A ‘PERSISTENTLY dishonest individual’ used a cheque from a closed account to pay for power tools and a car which ended up being bought by an innocent motorist.
And after spending money on the vehicle to get it through an MoT, the unlucky buyer saw it seized from him by the police and returned to the original owner, a judge has heard.
Dwayne Arnold, 33, who is originally from Rugby but now of Spring Road, Coventry, pleaded guilty at Warwick Crown Court to one charge of theft and two of fraud.
He was sentenced to 20 weeks in prison suspended for two years, and was ordered to do 250 hours of unpaid work and to take part in a Thinking Skills programme.
Recorder Kevin Hegarty QC, who said references speak highly of Arnold’s determination to reform, also ordered him to pay a total of more than £2,900 in compensation and £1,200 costs.
Prosecutor William Dudley told the court how Arnold carried out a number of fraudulent transactions from April last year, involving a hire-purchase TV from Buy As You View, and £478 worth of power tools from Sky Blue Fixings in Coventry.

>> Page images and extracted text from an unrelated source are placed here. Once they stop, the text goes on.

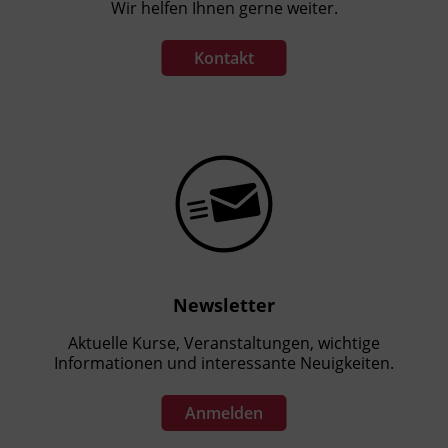
Wir helfen Ihnen gerne weiter.
Kontakt
Newsletter
Aktuelle Kurse, Veranstaltungen, wichtige
Informationen und interessante Neuigkeiten.
Anmelden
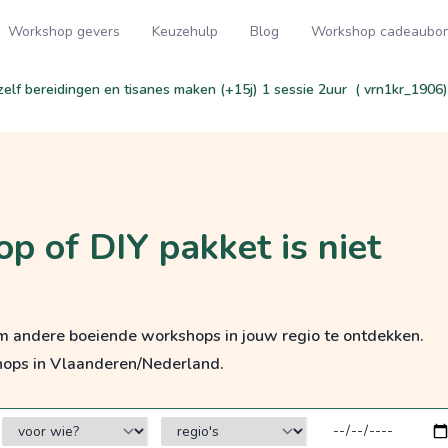
Workshop gevers
Keuzehulp
Blog
Workshop cadeaubo
: zelf bereidingen en tisanes maken (+15j) 1 sessie 2uur ( vrn1kr_1906)
p of DIY pakket is niet
om andere boeiende workshops in jouw regio te ontdekken.
hops in Vlaanderen/Nederland.
voor wie?
regio's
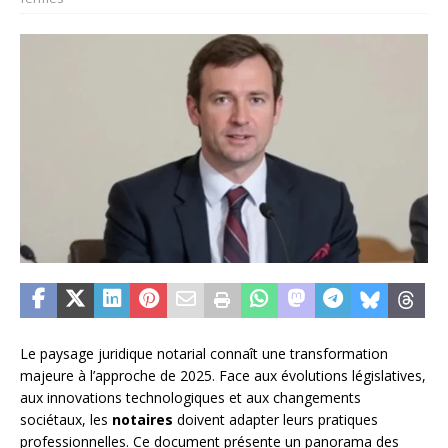
Le paysage juridique notarial connaît une transformation
majeure à l’approche de 2025. Face aux évolutions législatives,
aux innovations technologiques et aux changements
sociétaux, les
notaires
doivent adapter leurs pratiques
professionnelles. Ce document présente un panorama des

In June, Arnold used a cheque for £3,000 to buy a second-hand car – only for it to be returned to the seller by his bank marked ‘suspected fraudulent counterfeit’.
By then, Arnold had sold the car to a dealership, which did not discover anything untoward and sold it on to an innocent motorist.
The car was seized from the new owner when the fraudulent cheque came to light.
Mr Dudley added that Arnold had previous convictions for offences including theft and fraud, including paying for vehicles with fraudulent cheques.
When he was arrested Arnold denied acting dishonestly, claiming he had simply picked up the wrong cheque book by mistake – but Mr Dudley pointed out he did not have another Barclays account.
Simon Hunka, defending, said there was ‘a clumsiness’ to the offences because Arnold had given the car seller an address which he could be linked to.
He said Arnold had made ‘a concerted effort’ since his arrest, having got on top of his drug habit and started an apprenticeship, and he could pay compensation because of a payment he received for an injury he suffered when he was last in custody.
Mr Hunka explained that Arnold has epileptic fits, as a result of which a cannula was inserted in his wrist – and he suffered an injury when he was handcuffed to be taken to hospital.
Sentencing Arnold, Recorder Kevin Hegarty QC told him: “You are a persistently dishonest individual. But the references speak highly of you and your determination to reform.”
He ordered Arnold to pay £478 compensation to Mr Gidda and £2,427 to the unfortunate purchaser of the car.